11
$\begingroup$

There are many closed manifolds with universal cover homotopy equivalent to $\mathbb{R}^n$, they are precisely the closed aspherical manifolds. There are also many closed smooth manifolds with universal cover diffeomorphic to $\mathbb{R}^n$, e.g. those which admit a metric of non-positive curvature. If one weakens diffeomorphic to homeomorphic, then the only additional examples one could possibly obtain would be four-dimensional, but no such examples are known to exist, see this question.

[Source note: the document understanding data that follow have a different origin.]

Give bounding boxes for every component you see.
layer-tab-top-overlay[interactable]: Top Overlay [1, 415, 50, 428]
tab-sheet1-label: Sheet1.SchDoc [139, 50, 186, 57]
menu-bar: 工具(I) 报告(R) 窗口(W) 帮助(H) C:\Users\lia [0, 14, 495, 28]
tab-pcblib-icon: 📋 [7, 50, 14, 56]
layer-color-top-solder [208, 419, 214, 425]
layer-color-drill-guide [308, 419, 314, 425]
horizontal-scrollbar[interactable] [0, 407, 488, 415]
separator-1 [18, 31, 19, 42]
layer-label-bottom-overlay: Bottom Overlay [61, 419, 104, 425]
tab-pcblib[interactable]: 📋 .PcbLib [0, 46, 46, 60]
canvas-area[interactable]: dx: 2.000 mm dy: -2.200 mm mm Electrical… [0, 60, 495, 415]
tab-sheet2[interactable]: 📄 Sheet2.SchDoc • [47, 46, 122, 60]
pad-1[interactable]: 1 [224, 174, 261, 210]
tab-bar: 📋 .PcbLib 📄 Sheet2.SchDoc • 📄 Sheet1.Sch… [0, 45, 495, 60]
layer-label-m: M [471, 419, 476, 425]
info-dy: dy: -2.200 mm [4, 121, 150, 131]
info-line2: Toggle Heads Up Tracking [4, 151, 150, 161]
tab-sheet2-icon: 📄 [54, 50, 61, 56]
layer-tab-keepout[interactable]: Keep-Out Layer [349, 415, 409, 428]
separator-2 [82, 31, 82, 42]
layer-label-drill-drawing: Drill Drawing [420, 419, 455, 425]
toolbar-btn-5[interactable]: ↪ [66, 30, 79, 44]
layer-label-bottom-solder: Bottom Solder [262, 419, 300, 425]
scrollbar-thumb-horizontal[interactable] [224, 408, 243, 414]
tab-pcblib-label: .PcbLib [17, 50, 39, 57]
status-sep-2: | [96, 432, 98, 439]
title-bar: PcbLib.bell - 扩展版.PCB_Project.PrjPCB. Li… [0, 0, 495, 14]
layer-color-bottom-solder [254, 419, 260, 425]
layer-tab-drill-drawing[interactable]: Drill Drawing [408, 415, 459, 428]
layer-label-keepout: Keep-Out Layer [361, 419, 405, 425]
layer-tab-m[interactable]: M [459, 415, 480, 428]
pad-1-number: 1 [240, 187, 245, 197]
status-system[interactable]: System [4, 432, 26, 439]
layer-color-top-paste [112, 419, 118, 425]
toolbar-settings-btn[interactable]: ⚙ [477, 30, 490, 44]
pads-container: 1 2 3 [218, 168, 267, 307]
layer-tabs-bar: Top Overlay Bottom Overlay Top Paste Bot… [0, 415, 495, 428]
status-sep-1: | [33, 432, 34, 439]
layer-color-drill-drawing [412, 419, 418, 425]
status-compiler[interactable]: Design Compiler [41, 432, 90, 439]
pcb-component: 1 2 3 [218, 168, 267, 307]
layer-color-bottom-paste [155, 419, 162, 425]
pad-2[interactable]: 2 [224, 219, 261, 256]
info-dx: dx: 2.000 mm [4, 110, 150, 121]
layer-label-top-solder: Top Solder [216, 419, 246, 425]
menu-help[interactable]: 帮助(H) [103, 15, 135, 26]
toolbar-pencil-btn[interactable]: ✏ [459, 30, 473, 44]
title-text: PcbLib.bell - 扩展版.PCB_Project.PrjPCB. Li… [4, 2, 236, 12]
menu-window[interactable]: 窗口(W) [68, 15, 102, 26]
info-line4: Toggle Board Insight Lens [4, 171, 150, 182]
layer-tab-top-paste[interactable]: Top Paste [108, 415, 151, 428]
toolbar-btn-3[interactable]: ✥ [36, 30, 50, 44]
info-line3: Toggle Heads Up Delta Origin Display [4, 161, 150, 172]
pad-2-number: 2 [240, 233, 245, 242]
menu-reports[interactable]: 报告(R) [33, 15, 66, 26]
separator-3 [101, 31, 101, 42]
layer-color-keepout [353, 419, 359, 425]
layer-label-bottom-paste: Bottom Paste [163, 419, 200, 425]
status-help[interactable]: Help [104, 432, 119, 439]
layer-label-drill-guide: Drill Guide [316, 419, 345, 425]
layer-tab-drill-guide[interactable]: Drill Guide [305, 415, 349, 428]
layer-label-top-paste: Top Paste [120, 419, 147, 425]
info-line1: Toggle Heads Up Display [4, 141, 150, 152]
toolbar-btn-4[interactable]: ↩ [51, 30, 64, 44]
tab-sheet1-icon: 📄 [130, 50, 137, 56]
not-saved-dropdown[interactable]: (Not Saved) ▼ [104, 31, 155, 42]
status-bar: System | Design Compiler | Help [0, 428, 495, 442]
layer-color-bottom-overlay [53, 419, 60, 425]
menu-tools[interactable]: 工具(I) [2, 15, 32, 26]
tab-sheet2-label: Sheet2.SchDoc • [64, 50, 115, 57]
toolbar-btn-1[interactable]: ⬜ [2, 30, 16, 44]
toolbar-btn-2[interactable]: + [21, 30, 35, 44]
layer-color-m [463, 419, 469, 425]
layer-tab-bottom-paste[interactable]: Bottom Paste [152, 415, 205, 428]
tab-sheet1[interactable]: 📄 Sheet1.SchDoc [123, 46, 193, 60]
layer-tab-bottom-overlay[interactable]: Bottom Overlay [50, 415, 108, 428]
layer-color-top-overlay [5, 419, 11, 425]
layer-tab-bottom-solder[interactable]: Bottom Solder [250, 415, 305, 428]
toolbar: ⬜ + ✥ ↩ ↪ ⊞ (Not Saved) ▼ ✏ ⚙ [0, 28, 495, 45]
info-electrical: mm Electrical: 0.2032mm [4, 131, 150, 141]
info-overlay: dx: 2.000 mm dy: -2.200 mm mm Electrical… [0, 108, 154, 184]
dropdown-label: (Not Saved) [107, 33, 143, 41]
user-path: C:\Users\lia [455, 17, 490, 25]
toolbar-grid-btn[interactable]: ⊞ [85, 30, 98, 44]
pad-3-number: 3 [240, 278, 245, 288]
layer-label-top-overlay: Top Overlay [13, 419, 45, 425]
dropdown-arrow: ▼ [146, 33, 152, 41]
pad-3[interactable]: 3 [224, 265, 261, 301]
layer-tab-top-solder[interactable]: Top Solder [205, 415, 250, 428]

If one considers $\mathbb{R}^n\setminus\{x\}$ with $n > 2$ instead as a universal cover, there are plenty of examples. Any quotient of $S^{n-1}$ will have universal cover $S^{n-1}$ which is homotopy equivalent to $\mathbb{R}^n\setminus\{x\}$. If one upgrades to diffeomorphism, then the product of a smooth quotient of $S^{n-1}$ with $S^1$ yields a suitable manifold. Unlike the case of $\mathbb{R}^n$, one can construct smooth manifolds with universal cover homeomorphic but not diffeomorphic to $\mathbb{R}^n\setminus\{x\}$. For example, for any exotic $(n-1)$-sphere $\Sigma$, the universal cover of $\Sigma\times S^1$ is diffeomorphic to $\Sigma\times\mathbb{R}$ which is homeomorphic to $S^{n-1}\times\mathbb{R}$, and hence $\mathbb{R}^n\setminus\{x\}$, but is not diffeomorphic to it, see these comments by Igor Belegradek.

What if we remove more than one point from $\mathbb{R}^n$?

Is there a closed manifold whose universal cover is homotopy equivalent/homeomorphic/diffeomorphic to $\mathbb{R}^n\setminus\{x_1, \dots, x_k\}$ for some $k > 1$?

There are no such manifolds in dimension one or two, but I don't even know if such examples can arise in dimension three.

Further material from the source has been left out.